Martin Fletcher, a serious Times journalist who followed Johnson to Brussels, crystallised the effect in a recent article for the New Statesman:
"Johnson did not invent Euroscepticism but he took it to new levels. A brilliant caricaturist, he made his name by mocking, lampooning and ridiculing the EU. He wrote stories headlined 'Brussels recruits sniffers to ensure that Euro-manure smells the same', 'Threat to British pink sausages' and 'Snails are fish, says EU'. He wrote about plans to standardise condom sizes and ban prawn cocktail flavour crisps. He set up Jacques Delors, who was then the European Commission president, as a bogeyman and claimed credit for persuading Denmark to reject the Maastricht Treaty in 1992 with a Sunday Telegraph splash – 'Delors plan to rule Europe' – that was seized on by the Nej campaign.
"To Johnson, it was all a bit of a jape. “[I] was sort of chucking these rocks over the garden wall and I listened to this amazing crash from the greenhouse next door over in England as everything I wrote from Brussels was having this amazing, explosive effect on the Tory party – and it really gave me this, I suppose, rather weird sense of power,” he told the BBC years later."

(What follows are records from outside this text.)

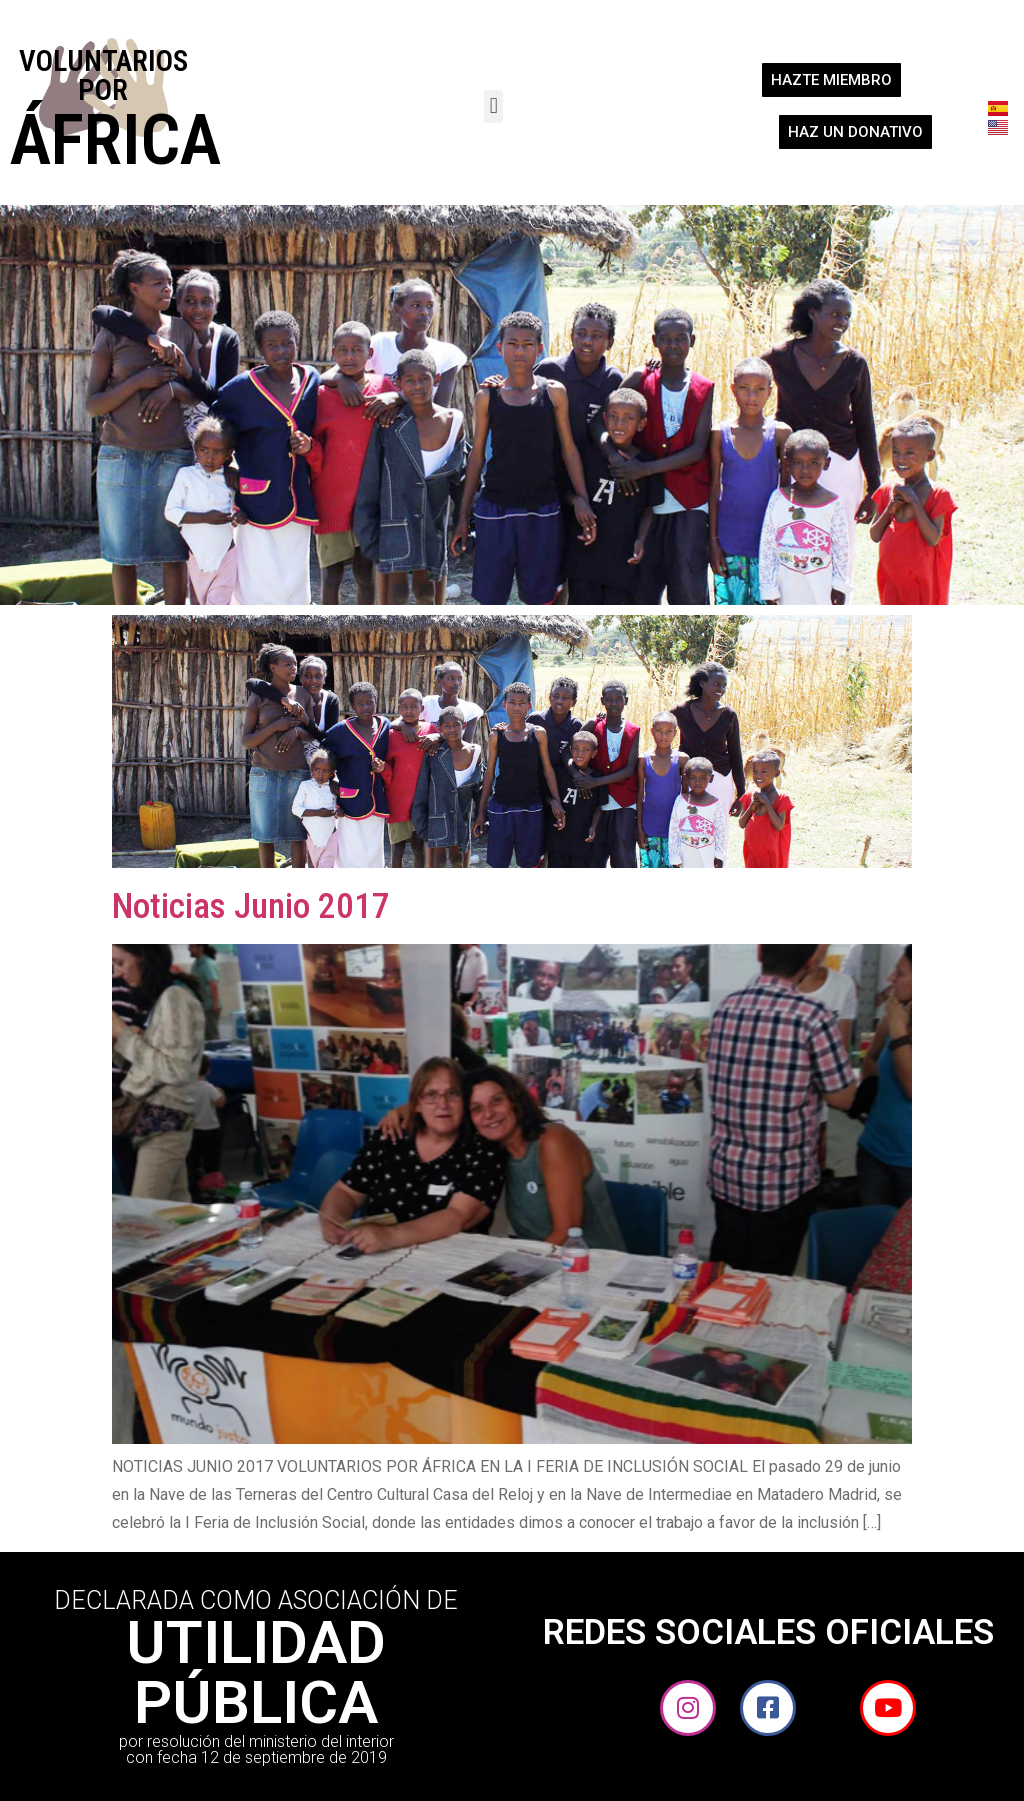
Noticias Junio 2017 (251, 906)
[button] (493, 106)
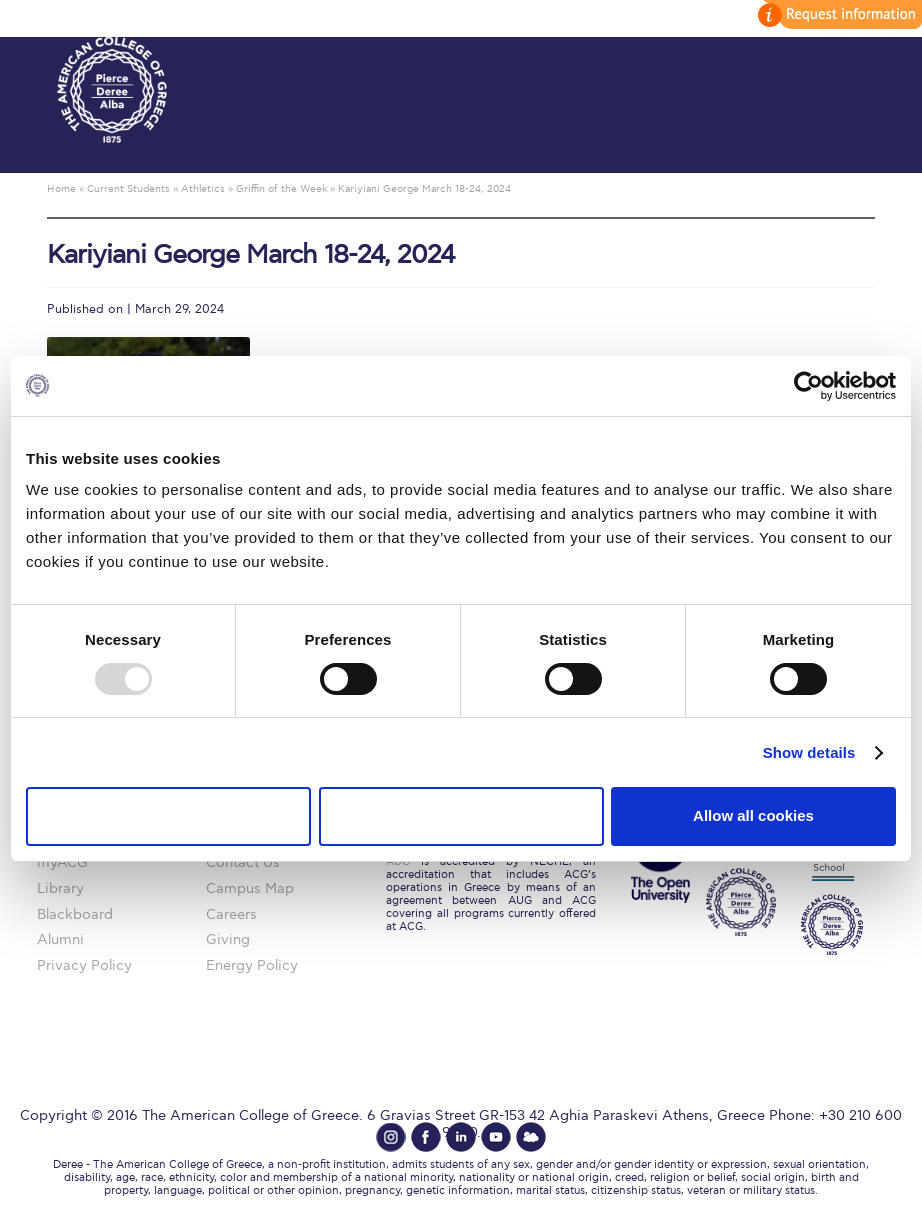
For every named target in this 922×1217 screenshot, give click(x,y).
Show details (809, 752)
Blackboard (75, 914)
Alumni (60, 939)
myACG (62, 862)
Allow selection (460, 815)
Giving (228, 939)
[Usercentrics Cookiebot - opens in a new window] (808, 385)
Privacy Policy (84, 965)
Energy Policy (252, 965)
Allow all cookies (753, 815)
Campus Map (250, 888)
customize (837, 14)
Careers (231, 914)
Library (60, 888)
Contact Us (243, 862)
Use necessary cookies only (168, 815)
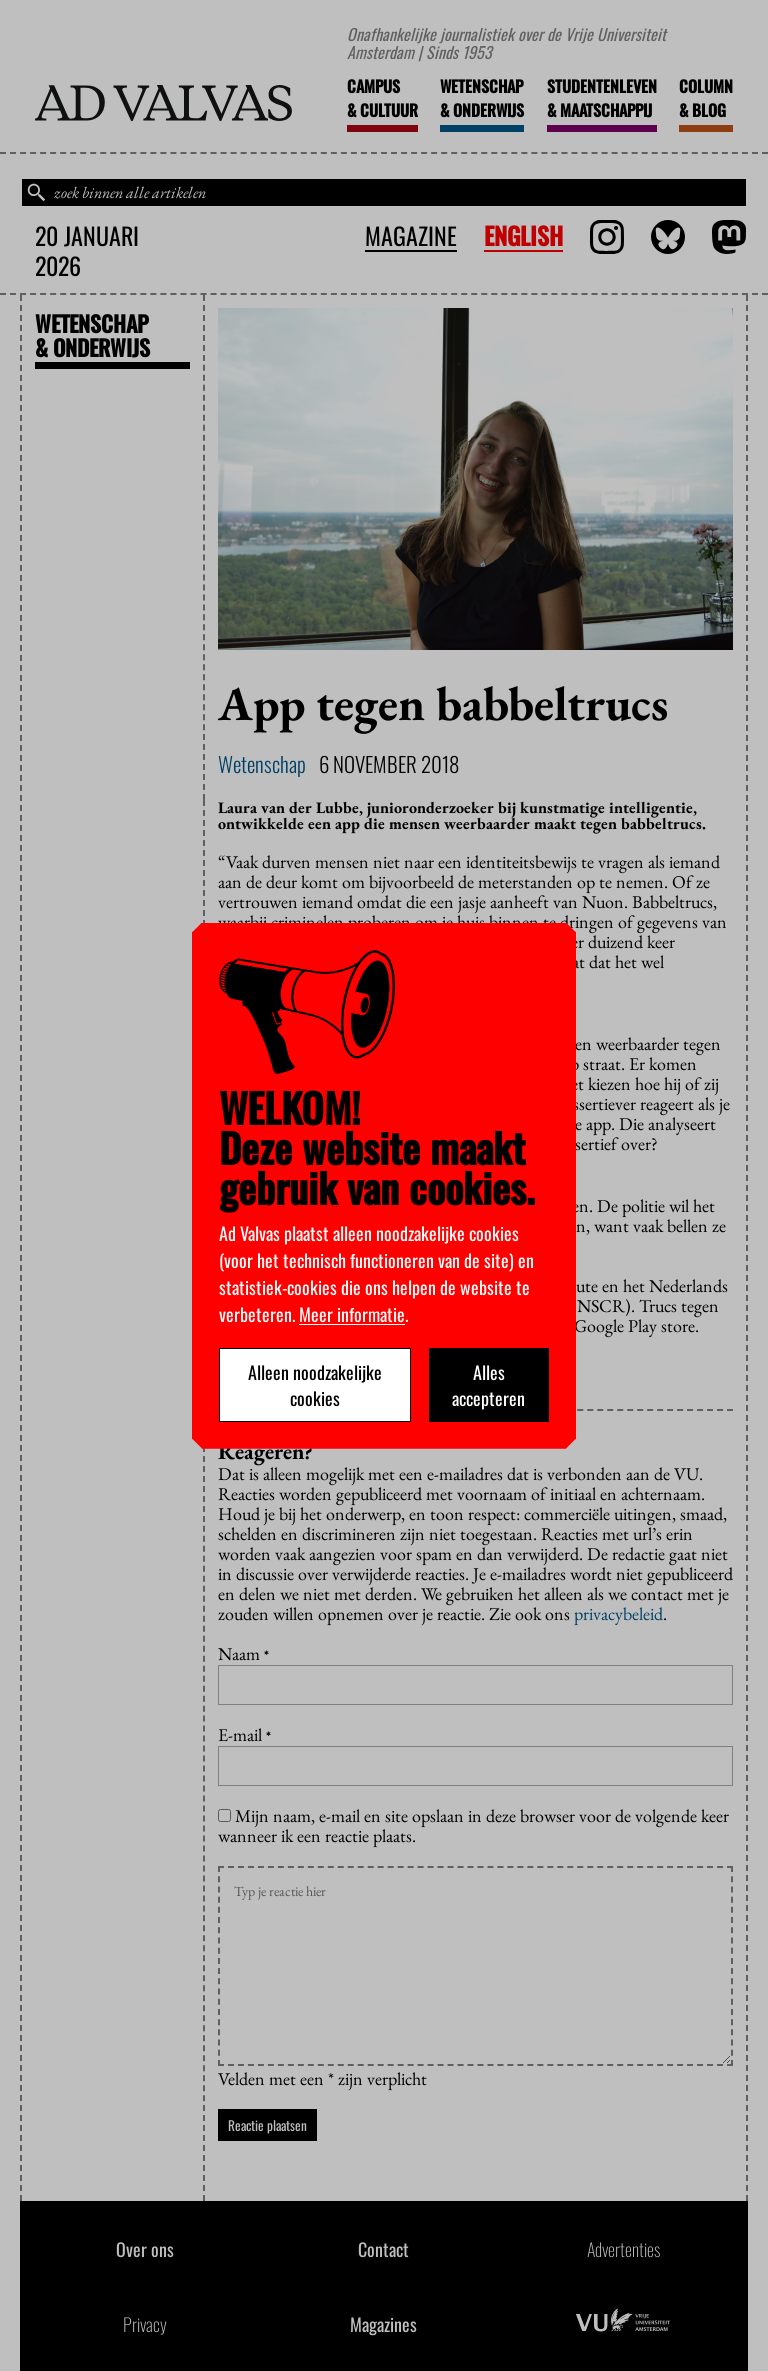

Like other Conservative MEPs, I bumped into Boris from time to time but we pro-Europeans were not grist to his mill. One encounter with him was telling for me. As the European Parliament's spokesman (rapporteur) on tourism – the biggest industry in my Yorkshire & Humber constituency – I had secured 1990 as 'European Year of Tourism' with a budget of about €8 million to showcase and streamline tourism for the single market.
When I discovered that a Greek official in the European Commission's tourism unit was taking kickbacks, I made strenuous efforts to mount an investigation. Finding closed doors (later the issue blew up in the Commission's face when the tourism scandal precipitated the resignation of the commissioners en masse in 1999, in which I played a leading role), I drew attention to the issue by resigning my tourism spokesmanship.
This was reported by Boris Johnson in the Daily Telegraph in the following way: "Yorkshire & Humber Conservative MEP Edward McMillan-Scott has resigned his position as tourism spokesman for the European Parliament following allegations of corruption within the European Year of Tourism, which he sponsored."
Soon my telephone was ringing with alarmed constituents, starting with my blunt agent, who asked how deep my hand had been in the till. I telephoned Johnson, demanding a correction or at least a Letter to the Editor. He called back: "Dear boy, they didn't print the second paragraph which explained everything. But as my piece was only in the country edition and the Letters page is in all editions, it’s best to leave it alone." I did, and have regretted it ever since, as I am sure have countless other victims of Boris' casual disregard for truth or values.
In my many years on the Conservative parliamentary candidates committee, we looked for an indefinable characteristic: calibre. Johnson does not have calibre, like so many others in the Leave camp, as their recent behaviour has shown. I hope that, despite the June 23 vote, and at a time when it has never been as necessary, Britain remains fully engaged in continental affairs as the EU's most stable democracy, military power and deploying the world's best diplomatic service. Johnson is not the man for the job.
Edward McMillan-Scott was a Yorkshire & Humber MEP 1984-2014 and European parliament vice-president 2004-2014. A former leader of the Conservative MEPs, he opposed David Cameron's split from the mainstream EPP Group in 2009 and sat as a LibDem until 2014. He is a patron of the non-party European Movement.